Plot: Roseanne McNulty is a hundred year old patient in a mental hospital. No one can remember the events that led to her being committed. When the patients have to be relocated, Dr Greene has the task of evaluating everyone under his care. He must assess Roseanne to see if she is fit for the `real world` again.
But in doing so, Dr Greene takes it upon himself to discover how Roseanna came to be in his care. As both he and Roseanne explore the events of her past, the truth becomes a matter of opinion and secrets are revealed.
Quote: `It is funny, but it strikes me that a person without anecdotes that they nurse while they love, and that survive them, are more likely to be utterly lost not only to history but the family following them. Of course this is the fate of most souls…`
Opinion: This was a re-read for me. However, I had no recollection of the plot and it felt like coming to the book for the first time. I had forgotten the twists and turns it takes, the characterisations and the complexities that make up Roseanne’s past. For that, I am glad.

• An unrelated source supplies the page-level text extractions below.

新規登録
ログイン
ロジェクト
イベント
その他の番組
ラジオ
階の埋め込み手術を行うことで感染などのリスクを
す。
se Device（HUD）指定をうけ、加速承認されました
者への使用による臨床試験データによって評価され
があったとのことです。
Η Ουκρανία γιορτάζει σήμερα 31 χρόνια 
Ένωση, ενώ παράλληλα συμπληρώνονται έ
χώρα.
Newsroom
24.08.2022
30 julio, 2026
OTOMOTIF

I thoroughly enjoyed this book. The narration is split between Roseanne and Dr Greene. Roseanne’s part is then split between the ancient woman writing her past and the girl in that past. The characters are engaging from the start of the book, creating enough mystery and suspense that the reader is instantly drawn in. But that mystery only deepens when Dr Greene stars looking into Roseanne’s past himself and the conflicting finds being presented is a guaranteed hook to keep the reader engaged. The need to know who is right and precisely what happens outweighs any other feeling.

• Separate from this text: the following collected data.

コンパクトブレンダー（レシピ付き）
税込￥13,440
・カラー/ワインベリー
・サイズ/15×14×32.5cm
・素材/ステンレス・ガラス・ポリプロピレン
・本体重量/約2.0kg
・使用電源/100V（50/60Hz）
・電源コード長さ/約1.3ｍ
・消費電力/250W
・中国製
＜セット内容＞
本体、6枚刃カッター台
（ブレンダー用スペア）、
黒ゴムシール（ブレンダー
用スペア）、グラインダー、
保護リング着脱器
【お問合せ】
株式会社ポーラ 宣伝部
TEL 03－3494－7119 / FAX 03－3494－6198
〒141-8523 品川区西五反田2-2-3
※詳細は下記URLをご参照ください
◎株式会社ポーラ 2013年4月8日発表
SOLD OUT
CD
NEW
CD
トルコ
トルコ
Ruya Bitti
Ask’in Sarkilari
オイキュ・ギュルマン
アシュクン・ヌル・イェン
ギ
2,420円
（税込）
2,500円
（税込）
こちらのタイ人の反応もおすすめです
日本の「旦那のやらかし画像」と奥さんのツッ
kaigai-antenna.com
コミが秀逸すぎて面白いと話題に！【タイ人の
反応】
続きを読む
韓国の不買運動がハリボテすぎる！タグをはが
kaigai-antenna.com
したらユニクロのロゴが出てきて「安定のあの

With an engaging plot and likeable characters, there is very little negative points to make about this book. Winner of the Costa Book of the Year in 2008, The Secret Scriptures is certainly worthy of that title. It was the first book for a while I was gripped by and unable to put down. There are moments towards the end when the truth is being discovered about characters that the plausibility is called into question for the first time. However, the ending is open and that ability to interpret events how you wish means those far-fetched moments don’t matter. Certainty is not a word associated with this book. It is based on belief. Not in a God, but in the truth. At least, what the character believes to be the truth.
The plot is engaging and twisting. The writing is technically sound as well. Barry creates a novel that transports the reader to a time where making friends with the wrong person could cost you your life. He provides a real sense of the lifestyle that Roseanne had to deal with and the empathy he creates for his characters is powerful and moving. Definitely a recommendation if you want something heart-warming and intriguing.